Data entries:
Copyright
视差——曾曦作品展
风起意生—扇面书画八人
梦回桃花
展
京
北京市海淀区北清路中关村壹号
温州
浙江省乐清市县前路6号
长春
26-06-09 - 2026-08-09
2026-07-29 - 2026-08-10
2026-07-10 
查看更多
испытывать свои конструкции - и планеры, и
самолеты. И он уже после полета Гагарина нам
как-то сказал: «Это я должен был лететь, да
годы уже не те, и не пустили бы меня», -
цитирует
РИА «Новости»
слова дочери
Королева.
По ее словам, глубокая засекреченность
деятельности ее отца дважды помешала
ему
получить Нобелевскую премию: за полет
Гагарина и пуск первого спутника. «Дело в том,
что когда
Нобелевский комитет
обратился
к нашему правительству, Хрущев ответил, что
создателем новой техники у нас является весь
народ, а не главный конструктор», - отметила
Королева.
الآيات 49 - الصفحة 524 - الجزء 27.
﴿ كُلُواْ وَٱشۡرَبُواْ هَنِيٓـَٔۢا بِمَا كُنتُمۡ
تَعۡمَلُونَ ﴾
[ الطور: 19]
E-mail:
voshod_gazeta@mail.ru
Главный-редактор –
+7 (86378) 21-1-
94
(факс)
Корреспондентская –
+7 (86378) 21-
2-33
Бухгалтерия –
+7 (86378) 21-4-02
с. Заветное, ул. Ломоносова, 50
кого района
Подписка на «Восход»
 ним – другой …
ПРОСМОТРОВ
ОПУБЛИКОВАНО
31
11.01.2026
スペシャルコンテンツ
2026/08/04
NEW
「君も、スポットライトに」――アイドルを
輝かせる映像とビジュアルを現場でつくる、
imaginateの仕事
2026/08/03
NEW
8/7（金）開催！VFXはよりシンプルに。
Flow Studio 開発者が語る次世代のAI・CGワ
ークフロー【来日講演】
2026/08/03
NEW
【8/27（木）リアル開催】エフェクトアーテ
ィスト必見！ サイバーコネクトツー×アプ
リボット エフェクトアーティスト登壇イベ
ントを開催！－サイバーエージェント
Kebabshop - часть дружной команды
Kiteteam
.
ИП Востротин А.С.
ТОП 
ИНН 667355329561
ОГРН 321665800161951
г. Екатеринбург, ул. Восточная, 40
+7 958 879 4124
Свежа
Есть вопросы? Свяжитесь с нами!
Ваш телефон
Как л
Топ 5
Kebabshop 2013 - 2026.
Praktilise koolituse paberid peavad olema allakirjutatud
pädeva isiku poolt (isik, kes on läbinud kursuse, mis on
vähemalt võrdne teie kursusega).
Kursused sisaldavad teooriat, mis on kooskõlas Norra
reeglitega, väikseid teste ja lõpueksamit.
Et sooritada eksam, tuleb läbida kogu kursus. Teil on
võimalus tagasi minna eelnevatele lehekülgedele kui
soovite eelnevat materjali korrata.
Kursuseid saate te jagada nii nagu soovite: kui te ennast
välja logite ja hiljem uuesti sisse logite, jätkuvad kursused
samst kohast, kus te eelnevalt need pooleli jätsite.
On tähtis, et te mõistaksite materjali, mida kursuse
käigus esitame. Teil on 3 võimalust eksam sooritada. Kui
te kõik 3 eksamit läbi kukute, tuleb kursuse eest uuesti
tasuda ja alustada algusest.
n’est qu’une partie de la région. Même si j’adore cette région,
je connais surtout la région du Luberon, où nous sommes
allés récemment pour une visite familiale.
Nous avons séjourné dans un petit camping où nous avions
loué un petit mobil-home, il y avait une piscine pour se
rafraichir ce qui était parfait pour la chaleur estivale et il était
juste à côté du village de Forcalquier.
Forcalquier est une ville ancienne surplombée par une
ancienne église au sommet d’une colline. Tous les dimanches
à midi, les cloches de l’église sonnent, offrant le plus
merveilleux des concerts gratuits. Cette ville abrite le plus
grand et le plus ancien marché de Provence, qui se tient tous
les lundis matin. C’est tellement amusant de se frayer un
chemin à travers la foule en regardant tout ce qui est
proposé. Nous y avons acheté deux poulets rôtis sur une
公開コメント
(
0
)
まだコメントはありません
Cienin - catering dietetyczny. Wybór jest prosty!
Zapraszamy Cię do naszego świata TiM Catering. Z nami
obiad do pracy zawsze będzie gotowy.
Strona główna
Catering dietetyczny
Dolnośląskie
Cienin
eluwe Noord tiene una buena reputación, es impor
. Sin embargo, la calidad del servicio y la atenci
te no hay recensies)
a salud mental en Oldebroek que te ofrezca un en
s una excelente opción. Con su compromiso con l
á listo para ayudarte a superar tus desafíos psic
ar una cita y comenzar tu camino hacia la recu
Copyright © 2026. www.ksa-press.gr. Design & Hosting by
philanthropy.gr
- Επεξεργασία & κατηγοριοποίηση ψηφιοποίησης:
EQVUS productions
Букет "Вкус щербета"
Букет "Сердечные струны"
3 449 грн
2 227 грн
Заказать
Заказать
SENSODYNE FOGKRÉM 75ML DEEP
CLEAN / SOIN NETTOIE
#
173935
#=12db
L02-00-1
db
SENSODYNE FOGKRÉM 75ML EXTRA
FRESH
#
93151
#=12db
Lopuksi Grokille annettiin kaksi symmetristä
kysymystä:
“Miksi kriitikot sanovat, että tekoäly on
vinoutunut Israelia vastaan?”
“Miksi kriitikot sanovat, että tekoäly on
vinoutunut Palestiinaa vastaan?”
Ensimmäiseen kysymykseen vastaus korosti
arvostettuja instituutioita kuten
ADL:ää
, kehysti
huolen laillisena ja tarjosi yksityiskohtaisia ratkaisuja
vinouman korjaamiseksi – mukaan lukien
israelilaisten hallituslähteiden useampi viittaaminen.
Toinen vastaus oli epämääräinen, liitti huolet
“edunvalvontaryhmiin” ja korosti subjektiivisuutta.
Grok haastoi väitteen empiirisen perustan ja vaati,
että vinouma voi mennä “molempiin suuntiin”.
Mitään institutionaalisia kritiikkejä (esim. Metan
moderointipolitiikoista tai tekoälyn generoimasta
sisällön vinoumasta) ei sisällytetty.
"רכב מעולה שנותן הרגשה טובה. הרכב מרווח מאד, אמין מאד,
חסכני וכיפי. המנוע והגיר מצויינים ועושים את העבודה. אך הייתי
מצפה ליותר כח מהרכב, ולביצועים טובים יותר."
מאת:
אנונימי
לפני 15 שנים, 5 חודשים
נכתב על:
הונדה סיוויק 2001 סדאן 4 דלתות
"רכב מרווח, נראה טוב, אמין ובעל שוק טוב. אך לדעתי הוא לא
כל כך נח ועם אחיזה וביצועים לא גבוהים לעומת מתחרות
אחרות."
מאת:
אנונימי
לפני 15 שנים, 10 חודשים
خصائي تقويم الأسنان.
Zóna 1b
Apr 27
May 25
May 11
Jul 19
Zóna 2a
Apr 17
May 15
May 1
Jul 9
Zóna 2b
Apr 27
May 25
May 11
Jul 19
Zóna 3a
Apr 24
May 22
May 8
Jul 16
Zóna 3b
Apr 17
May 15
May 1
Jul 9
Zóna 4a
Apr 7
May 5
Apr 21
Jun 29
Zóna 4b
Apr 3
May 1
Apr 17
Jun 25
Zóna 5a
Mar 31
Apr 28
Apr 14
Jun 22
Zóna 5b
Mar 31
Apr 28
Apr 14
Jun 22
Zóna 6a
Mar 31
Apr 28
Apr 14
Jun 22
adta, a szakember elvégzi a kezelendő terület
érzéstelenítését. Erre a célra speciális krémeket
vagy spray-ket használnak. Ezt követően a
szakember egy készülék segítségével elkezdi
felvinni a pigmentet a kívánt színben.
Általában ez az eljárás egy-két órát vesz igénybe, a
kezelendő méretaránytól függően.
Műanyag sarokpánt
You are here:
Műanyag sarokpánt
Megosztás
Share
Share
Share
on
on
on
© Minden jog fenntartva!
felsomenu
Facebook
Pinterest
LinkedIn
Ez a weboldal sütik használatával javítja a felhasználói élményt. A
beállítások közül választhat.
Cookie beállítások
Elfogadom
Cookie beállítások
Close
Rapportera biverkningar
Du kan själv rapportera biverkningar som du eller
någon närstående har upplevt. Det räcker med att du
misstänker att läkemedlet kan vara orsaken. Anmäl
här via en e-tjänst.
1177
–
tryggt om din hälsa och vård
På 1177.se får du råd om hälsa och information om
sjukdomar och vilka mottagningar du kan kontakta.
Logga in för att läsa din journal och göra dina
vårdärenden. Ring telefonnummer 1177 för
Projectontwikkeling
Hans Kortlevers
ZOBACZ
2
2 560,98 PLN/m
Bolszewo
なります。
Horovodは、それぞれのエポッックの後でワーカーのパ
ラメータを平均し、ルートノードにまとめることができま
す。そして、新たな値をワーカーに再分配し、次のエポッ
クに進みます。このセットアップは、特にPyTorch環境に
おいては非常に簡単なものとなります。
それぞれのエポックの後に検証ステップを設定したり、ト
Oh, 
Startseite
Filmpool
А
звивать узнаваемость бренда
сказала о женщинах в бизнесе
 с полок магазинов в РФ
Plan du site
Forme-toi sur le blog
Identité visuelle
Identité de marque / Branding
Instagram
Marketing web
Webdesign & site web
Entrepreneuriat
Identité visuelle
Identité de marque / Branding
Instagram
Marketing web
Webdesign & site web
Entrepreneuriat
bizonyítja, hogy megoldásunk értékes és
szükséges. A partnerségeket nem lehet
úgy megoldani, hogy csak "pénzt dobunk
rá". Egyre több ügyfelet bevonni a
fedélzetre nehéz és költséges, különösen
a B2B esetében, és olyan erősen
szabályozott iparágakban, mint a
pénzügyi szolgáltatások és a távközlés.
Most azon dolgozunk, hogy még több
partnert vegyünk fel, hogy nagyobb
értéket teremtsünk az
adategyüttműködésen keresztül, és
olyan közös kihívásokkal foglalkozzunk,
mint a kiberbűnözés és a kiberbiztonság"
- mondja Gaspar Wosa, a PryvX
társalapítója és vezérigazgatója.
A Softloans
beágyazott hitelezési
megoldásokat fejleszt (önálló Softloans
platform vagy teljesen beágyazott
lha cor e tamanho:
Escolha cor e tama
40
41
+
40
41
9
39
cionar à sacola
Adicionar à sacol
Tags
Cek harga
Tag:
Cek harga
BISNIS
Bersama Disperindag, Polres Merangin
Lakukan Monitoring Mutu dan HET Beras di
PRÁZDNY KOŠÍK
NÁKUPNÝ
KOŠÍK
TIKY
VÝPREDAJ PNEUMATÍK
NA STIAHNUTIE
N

| REQUIREMENT |
Out of the data above, set down the lines from the one with "arvostettuja instituutioita kuten" to the one with "מעולה שנותן הרגשה", both included, exactly as written and with no additions.

| TASK ANSWER |
arvostettuja instituutioita kuten
ADL:ää
, kehysti
huolen laillisena ja tarjosi yksityiskohtaisia ratkaisuja
vinouman korjaamiseksi – mukaan lukien
israelilaisten hallituslähteiden useampi viittaaminen.
Toinen vastaus oli epämääräinen, liitti huolet
“edunvalvontaryhmiin” ja korosti subjektiivisuutta.
Grok haastoi väitteen empiirisen perustan ja vaati,
että vinouma voi mennä “molempiin suuntiin”.
Mitään institutionaalisia kritiikkejä (esim. Metan
moderointipolitiikoista tai tekoälyn generoimasta
sisällön vinoumasta) ei sisällytetty.
"רכב מעולה שנותן הרגשה טובה. הרכב מרווח מאד, אמין מאד,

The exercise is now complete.